Randomness helps create stories
One of my absolute favourite games of all time is Dungeons and Dragons. If you’ve never played it, Dungeons and Dragons is a tabletop roleplaying game where players assume the role of characters in a world controlled by the Dungeon Master. Players try to do things in this world (such as fight monsters, complete quests, and interact with characters controlled by the Dungeon Master), and whether they succeed or fail is based primarily on dice rolls. This means that there is always a chance you will succeed or fail at any given task. Sure, if your character is very good at something they have a much better chance at succeeding (i.e. a 20th level Ranger is probly going to succeed at shooting something with their bow). Likewise, if your character isn’t very good at something they are much more likely to fail (i.e. 1st level Fighter is pretty much guaranteed to die in a solo fight against an Ancient Red Dragon). But that’s where the will of the dice comes in. Sometimes you roll a Nat 20 and escape the clutches of an evil Hag, and sometimes you roll a Nat 1 and fall down a well and drown. Both of those events have happened in games I’ve played, and I remember them very clearly. But what if there were no dice in Dungeons and Dragons? What if you always knew if you would succeed or fail at a given task before you even tried? Suddenly those moments where you triumphed against all odds aren’t that exciting, and every moment you fail at something is predictable. There’s suddenly no challenge, no risk, no struggle. And no one cares about a story with no struggles.
Randomness keeps a game from being solvable
A solvable game is a game where, assuming both players play perfectly, the outcome of the game will always be the same. To give a simple example, if both players play perfectly at Tic-Tac-Toe the game will always result in a draw. Or if both players play perfectly at Connect Four, the first player will always win. Does that mean that solvable games are bad games? Of course not. There are some fantastic games like Chess and Go which are technically solvable games. But by using randomness we can keep a game from being solvable by changing the game state through factors outside of the player’s control. This means that while there can still be optimal strategies, it is a lot harder, if not impossible, to know what the perfect play is at any given time. This helps keep the game from being solvable while allowing player skill to shine. Speaking of which…
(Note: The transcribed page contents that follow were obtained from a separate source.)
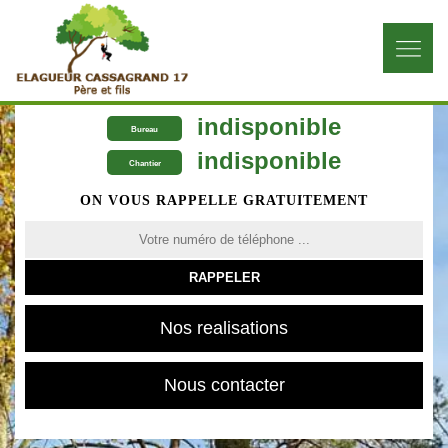
indisponible
Bureau
indisponible
Chantier
ON VOUS RAPPELLE GRATUITEMENT
Nos realisations
Nous contacter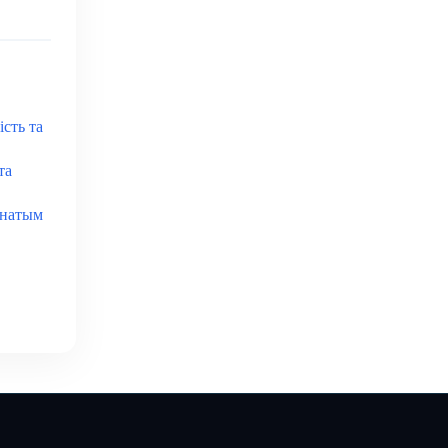
ість та
та
енатым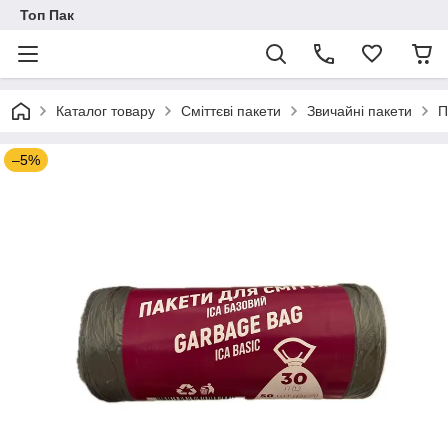
Топ Пак
Каталог товару
Сміттєві пакети
Звичайні пакети
П
–5%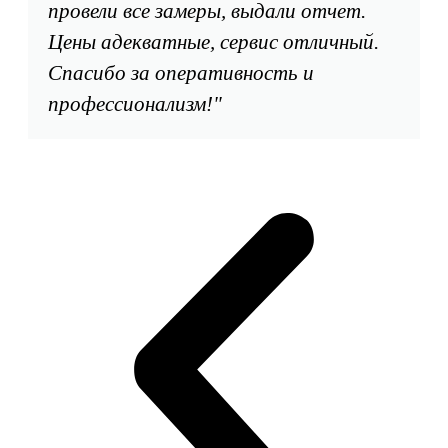
провели все замеры, выдали отчет.
Цены адекватные, сервис отличный.
Спасибо за оперативность и
профессионализм!"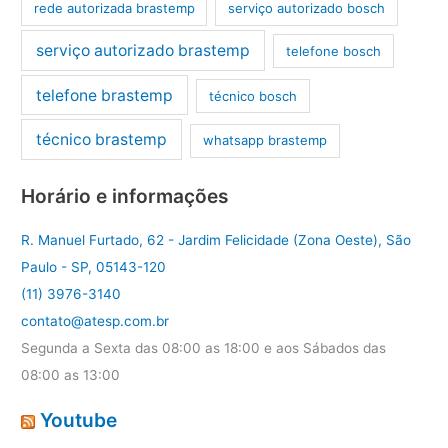
rede autorizada brastemp
serviço autorizado bosch
serviço autorizado brastemp
telefone bosch
telefone brastemp
técnico bosch
técnico brastemp
whatsapp brastemp
Horário e informações
R. Manuel Furtado, 62 - Jardim Felicidade (Zona Oeste), São
Paulo - SP, 05143-120
(11) 3976-3140
contato@atesp.com.br
Segunda a Sexta das 08:00 as 18:00 e aos Sábados das
08:00 as 13:00
Youtube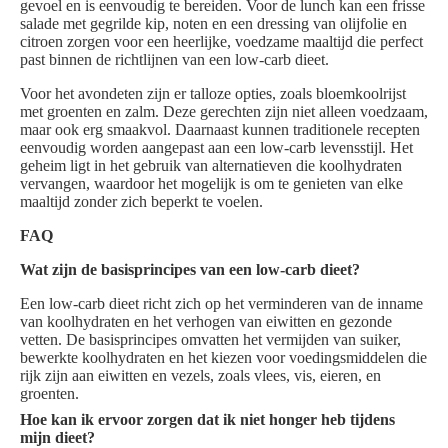
gevoel en is eenvoudig te bereiden. Voor de lunch kan een frisse
salade met gegrilde kip, noten en een dressing van olijfolie en
citroen zorgen voor een heerlijke, voedzame maaltijd die perfect
past binnen de richtlijnen van een low-carb dieet.
Voor het avondeten zijn er talloze opties, zoals bloemkoolrijst
met groenten en zalm. Deze gerechten zijn niet alleen voedzaam,
maar ook erg smaakvol. Daarnaast kunnen traditionele recepten
eenvoudig worden aangepast aan een low-carb levensstijl. Het
geheim ligt in het gebruik van alternatieven die koolhydraten
vervangen, waardoor het mogelijk is om te genieten van elke
maaltijd zonder zich beperkt te voelen.
FAQ
Wat zijn de basisprincipes van een low-carb dieet?
Een low-carb dieet richt zich op het verminderen van de inname
van koolhydraten en het verhogen van eiwitten en gezonde
vetten. De basisprincipes omvatten het vermijden van suiker,
bewerkte koolhydraten en het kiezen voor voedingsmiddelen die
rijk zijn aan eiwitten en vezels, zoals vlees, vis, eieren, en
groenten.
Hoe kan ik ervoor zorgen dat ik niet honger heb tijdens
mijn dieet?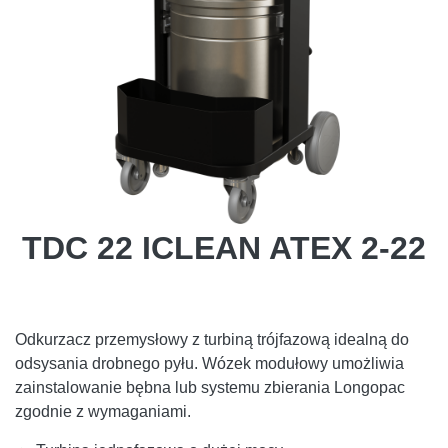
TDC 22 ICLEAN ATEX 2-22
Odkurzacz przemysłowy z turbiną trójfazową idealną do
odsysania drobnego pyłu. Wózek modułowy umożliwia
zainstalowanie bębna lub systemu zbierania Longopac
zgodnie z wymaganiami.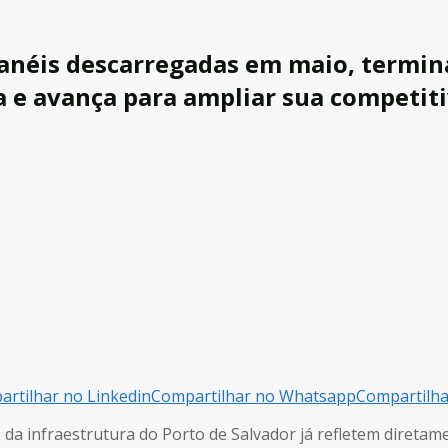
anéis descarregadas em maio, termina
a e avança para ampliar sua competit
rtilhar no Linkedin
Compartilhar no Whatsapp
Compartilh
da infraestrutura do Porto de Salvador já refletem diretam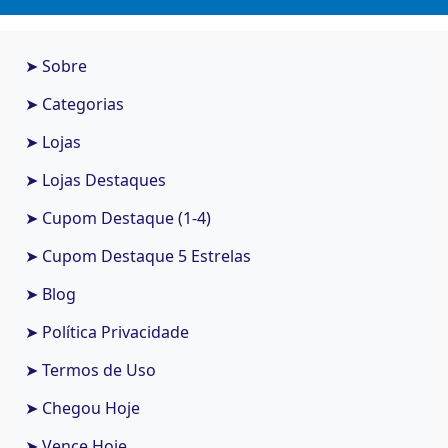
➤ Sobre
➤ Categorias
➤ Lojas
➤ Lojas Destaques
➤ Cupom Destaque (1-4)
➤ Cupom Destaque 5 Estrelas
➤ Blog
➤ Política Privacidade
➤ Termos de Uso
➤ Chegou Hoje
➤ Vence Hoje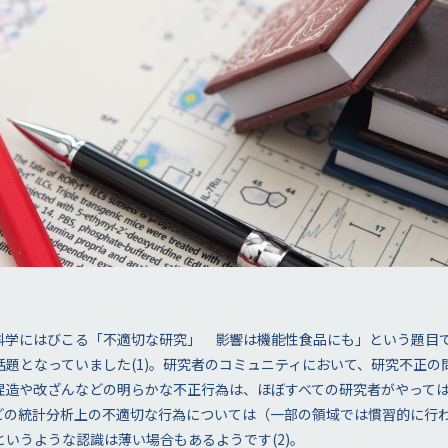
科学にはびこる「不適切な研究」 影響は機能性食品にも」という題目
話題となっていました(1)。研究者のコミュニティにおいて、研究不正の
捏造や改ざんなどの明らかな不正行為は、ほぼすべての研究者がやって
ngなどの統計分析上の不適切な行為については（一部の領域では慣習的に
いうような認識は薄い場合もあるようです(2)。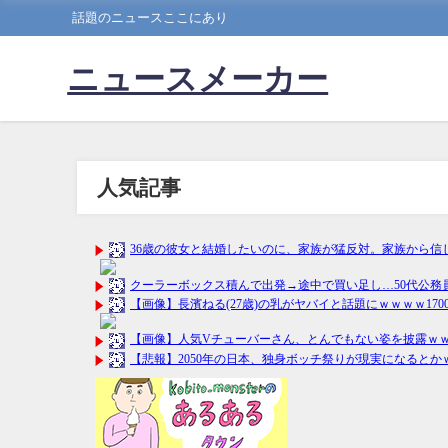
話題のニュースここにあり
ニュースメーカー
人気記事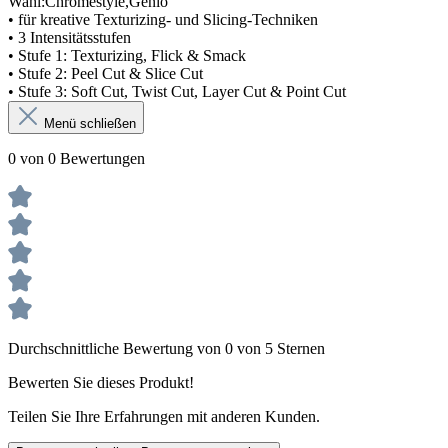
Wahl:Chromestyle,Genio
• für kreative Texturizing- und Slicing-Techniken
• 3 Intensitätsstufen
• Stufe 1: Texturizing, Flick & Smack
• Stufe 2: Peel Cut & Slice Cut
• Stufe 3: Soft Cut, Twist Cut, Layer Cut & Point Cut
Menü schließen
0 von 0 Bewertungen
Durchschnittliche Bewertung von 0 von 5 Sternen
Bewerten Sie dieses Produkt!
Teilen Sie Ihre Erfahrungen mit anderen Kunden.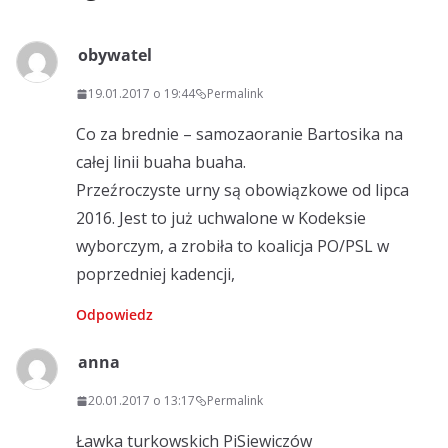
obywatel
19.01.2017 o 19:44
Permalink
Co za brednie – samozaoranie Bartosika na
całej linii buaha buaha.
Przeźroczyste urny są obowiązkowe od lipca
2016. Jest to już uchwalone w Kodeksie
wyborczym, a zrobiła to koalicja PO/PSL w
poprzedniej kadencji,
Odpowiedz
anna
20.01.2017 o 13:17
Permalink
Ławka turkowskich PiSiewiczów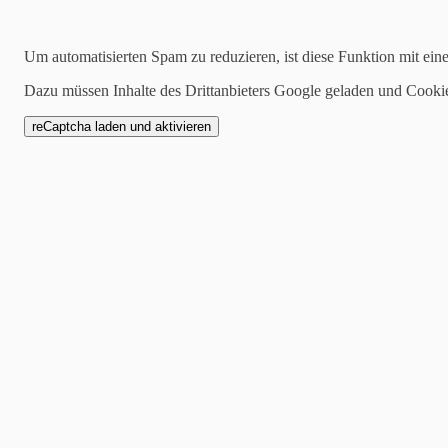
23.02.2020
Um automatisierten Spam zu reduzieren, ist diese Funktion mit ein
Full House am 22. Febr
Dazu müssen Inhalte des Drittanbieters Google geladen und Cooki
So viele Besucher hätten wi
am ersten Tag. Pünktlich 
(22.02.2020) die Sonne her
herumgesprochen. Und das 
zufriedene Kunden. Läuft 
Admin - 23:24:28 |
Kommen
Randomness creates skill-testing decisions
One of my favourite mechanics ever used in a card game is the Discover mechanic. Discover is a mechanic from Hearthstone where you are shown 3 random cards from a specified pool of cards and you choose one of them to add to your hand. While I love this mechanic for a lot of reasons, one of the biggest reasons is because it offers the player interesting decisions to make. Sometimes one of the cards is obviously the best choice to pick, which admittedly isn’t all that interesting. But sometimes you aren’t offered good cards and have to choose from 3 mediocre choices. Or a bad card which you normally would never play may be situationally the best choice right now. But the key point here is these interesting choices only exist because the cards you are offered are random. What would it be like if Discover always offered the same 3 cards? Likely there would be one card you almost always choose and two you ignore 99% of the time. And sure, 1% of the time you’ll have an interesting choice to make, but why not make more opportunities for those interesting, skill-intensive choices?